Shoes of Prey goes into liquidation

- March 12, 2019 3 MIN READ
Shoes of Prey

More than six months on from announcing it was pausing orders to “actively assess” its options, custom footwear startup Shoes of Prey has gone into liquidation.

Cofounder Michael Fox announced the news in a Medium post, writing that “while the destination isn’t what we wished, the journey has been incredible”.

It’s a journey that has been closely followed by the Australian startup community over the years.

The business was founded in 2009 by Fox, Jodie Fox, and Mike Knapp. As Fox explained, it grew quickly in its niche thanks to word of mouth and PR before attracting its first round of external funding almost three years in.

The cofounders then began to explore whether there was a mass market appetite for its product and, determining that the answer was yes, re-engineered its operations to cater for the mass market and launched design kiosks in David Jones stores.

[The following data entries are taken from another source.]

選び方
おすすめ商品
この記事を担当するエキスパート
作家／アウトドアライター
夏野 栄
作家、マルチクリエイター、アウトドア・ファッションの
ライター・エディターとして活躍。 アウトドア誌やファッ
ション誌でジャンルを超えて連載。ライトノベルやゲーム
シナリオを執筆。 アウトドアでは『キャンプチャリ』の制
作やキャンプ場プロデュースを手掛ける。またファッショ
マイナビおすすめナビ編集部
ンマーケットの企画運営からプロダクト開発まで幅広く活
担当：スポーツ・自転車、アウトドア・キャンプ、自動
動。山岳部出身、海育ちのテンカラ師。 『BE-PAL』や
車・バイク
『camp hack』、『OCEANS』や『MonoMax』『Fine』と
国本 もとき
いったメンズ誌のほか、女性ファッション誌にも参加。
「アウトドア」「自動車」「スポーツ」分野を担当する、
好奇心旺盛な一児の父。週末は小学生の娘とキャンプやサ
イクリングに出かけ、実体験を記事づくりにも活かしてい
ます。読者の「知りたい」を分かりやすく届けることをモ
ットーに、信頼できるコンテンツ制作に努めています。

Shoes of Prey raised its biggest round of funding in December 2015, raising US$15.5 million ($21 million) from investors including Blue Sky Venture Capital, Greycroft, and US retailer Nordstrom. The backing from Nordstrom came in hand with the company launching design kiosks in Nordstrom stores.

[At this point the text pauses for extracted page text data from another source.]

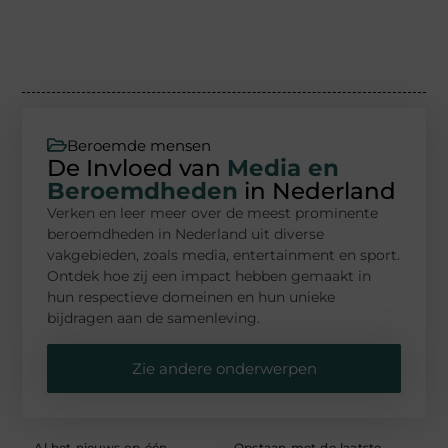
Beroemde mensen
De Invloed van
Media en
Beroemdheden
in Nederland
Verken en leer meer over de meest prominente
beroemdheden in Nederland uit diverse
vakgebieden, zoals media, entertainment en sport.
Ontdek hoe zij een impact hebben gemaakt in
hun respectieve domeinen en hun unieke
bijdragen aan de samenleving.
Zie andere onderwerpen
Al het nieuws op één
Opstaan met de laatste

The business was prepped to “scale to the $100m’s revenue”, Fox wrote.

However, he explained despite its research, the company’s success within the customisation space, and “all the right trends” towards personalisation, the market “just didn’t respond as we expected” – while research had indicated mass market consumers would enjoy personalising their shoes, the opposite ended up being the case.

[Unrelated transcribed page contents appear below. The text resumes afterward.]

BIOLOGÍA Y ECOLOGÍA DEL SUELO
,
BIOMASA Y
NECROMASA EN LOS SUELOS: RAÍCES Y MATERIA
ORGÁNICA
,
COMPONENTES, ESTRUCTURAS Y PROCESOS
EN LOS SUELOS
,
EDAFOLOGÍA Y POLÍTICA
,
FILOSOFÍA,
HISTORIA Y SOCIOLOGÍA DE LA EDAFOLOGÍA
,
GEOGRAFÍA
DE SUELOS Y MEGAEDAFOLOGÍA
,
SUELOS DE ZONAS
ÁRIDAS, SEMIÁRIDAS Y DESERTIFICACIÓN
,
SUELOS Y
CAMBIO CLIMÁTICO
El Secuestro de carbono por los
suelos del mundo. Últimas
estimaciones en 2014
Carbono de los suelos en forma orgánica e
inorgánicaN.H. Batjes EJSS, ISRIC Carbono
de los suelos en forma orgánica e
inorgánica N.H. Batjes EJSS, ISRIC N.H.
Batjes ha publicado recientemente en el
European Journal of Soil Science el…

“The customisation niche are creative people who enjoy spending the time to create something unique which they can wear. We learnt the hard way that mass market customers don’t want to create, they want to be inspired and shown what to wear. They want to see the latest trends, what celebrities and Instagram influencers are wearing and they want to wear exactly that — both the style and the brand,” Fox explained.

“They don’t want to invest time in creating a product themselves, and attempts to have them do this, even in small ways, leads to the paradox of choice kicking in causing decision paralysis, in turn lowering conversion rates.”

The startup shut down its design kiosks in both Nordstrom and David Jones in late 2016, with Jodie Fox telling the Australian Financial Review at the time that the most profitable and biggest opportunity for the business was in pure play online.

As Fox explained on Medium, the startup tried to pivot to two ideas: serving customers who have small, large, wide, or narrow feet, and manufacturing for other brands and retailers. However, it was hard to cover costs with these models.

News emerged last March that the business had appointed investment bank Ohana & Co to look at either a sale or refinancing of the business.

The startup announced last August that it would be pausing orders to assess its options, with Jodie Fox writing on Instagram that the pause would allow Shoes of Prey to consider its options to either sell or reboot the business at a later date “with substantial changes”.

With FTI Consulting now appointed as administrators, Fox shared his key learning: if he finds himself in a position where he is attempted to change consumer behaviour, he will work to ensure he has “peeled back the layers to truly understand the psychology of my target customer”.

“If we’d been able to understand that the mass market customer didn’t want to customise, we shouldn’t have gone down the path of raising venture capital and instead focused on building a strong but smaller business serving our niche of women who wanted to customise, as we did for the first 2.5 years of the business,” he wrote.

Image: Mike Knapp, Jodie Fox, Michael Fox.